With a few cloudy days ahead, visibility could be an issue with flat light making for potentially tricky route-finding. With recent rough, windy weather, we’ve been getting to see a lot of local wildlife, as chamois have been coming down to lower altitudes to find shelter. Some chamois remains have been seen too, with rumours of possible wolf activity!


A rare clear sunny day this week.  Henry with clients on 5 day off piste course with Mark Warner

Small top-ups of fresh snow this week (maybe larger amounts on Saturday) will continue to be accompanied by strong SW to W winds. This wind at high altitude, along with gusts of Foehn and Lombard, will constantly be forming new accumulations of snow. Look out for unstable windslab, particularly on the high leeward slopes (W to N to E). This will be forming on top of  a very unstable base, consisting of either recently fallen light powdery snow, cohesionless ‘sugar snow’, hard windslab, or in direct contact with the rock/earth itself. The weight of one skier passing by may be enough to trigger a slab avalanche. From Saturday onwards, with more snow already on the ground and a good bit more falling, the bigger the possible size of a triggered avalanche, and the more dangerous it could be.

We could also see a few natural avalanches occurring, particularly when the snow has been humidified on sunny E to S slopes.

The avalanche risk is currently about 3 above 2100 m, and 2 below this. See Meteo France’s daily avalanche bulletins on, entering your mountain area.
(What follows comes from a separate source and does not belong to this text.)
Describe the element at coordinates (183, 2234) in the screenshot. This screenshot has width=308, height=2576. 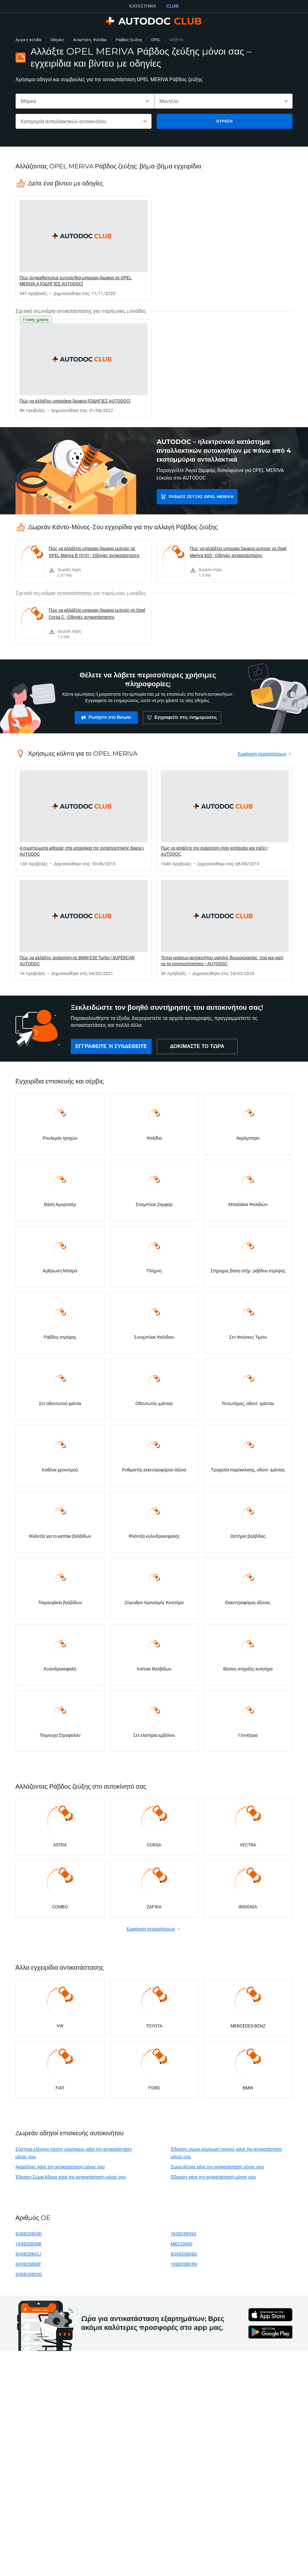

Detailed snow and weather forecast – 2 to 8 February

Thursday 2: Cloud thickening as the day goes on, particularly near the French/Italian border. A few snowflakes may fall above 1200 m in the afternoon and overnight. Up to 15 cm of fresh snow possible in the Haute and SE Maurienne (Val Cenis, Galibier etc), but only up to 5 cm elsewhere. Strengthening SW to S wind, particularly at high altitude and mountain tops. Foehn and Lombard occasionally gusting up to 100 km/hr. Maximum day temperature: 8° C at 2000 m on sunny S facing slopes, 0° at 3000 m.

Friday 3: A few snowflakes above 1400 m. Cloud thickening as the day goes on and light snowfall into the night. Possibly up to 15 cm of dry snow expected by Saturday morning. Winds turning SW to W at high altitude.

Saturday 4: Cloud thickening again. Light snowfall in the morning, with the flakes getting thicker in the afternoon. Lessening off again later. 10 to 30 cm of dry snow expected at higher altitudes. Strong SW to W winds at very high altitude. Strong gusts of Foehn/Lombard wind near the French/Italian border.

Sunday 5: Cloudy and snowy with wind.

Monday 6: Sunshine and snow showers down to low altitudes.

Tuesday 7: Bright spells.

Wednesday 8: Stormy with frequent showers. Winds turning NW to SW.

Tip of the week

Look out for barely covered hard wind blown snow (sastrugi) because it will trip you up. It is now just under a thin layer of fresh snow so you won’t see them. Lumps might be rocks, soft snow or lumps of ice. So be careful.

It looks like the possibility of triggering bigger avalanches is on its way, with large amounts of snow lying on top of a snowpack which is unstable in many places. All it takes is a small increase in the size of an avalanche for to turn it from a situation which is a little bit dangerous to a deadly one. In Henry’s words “A little bigger avalanche is a lot badder”.

Have a great week on the slopes. Safety is Freedom!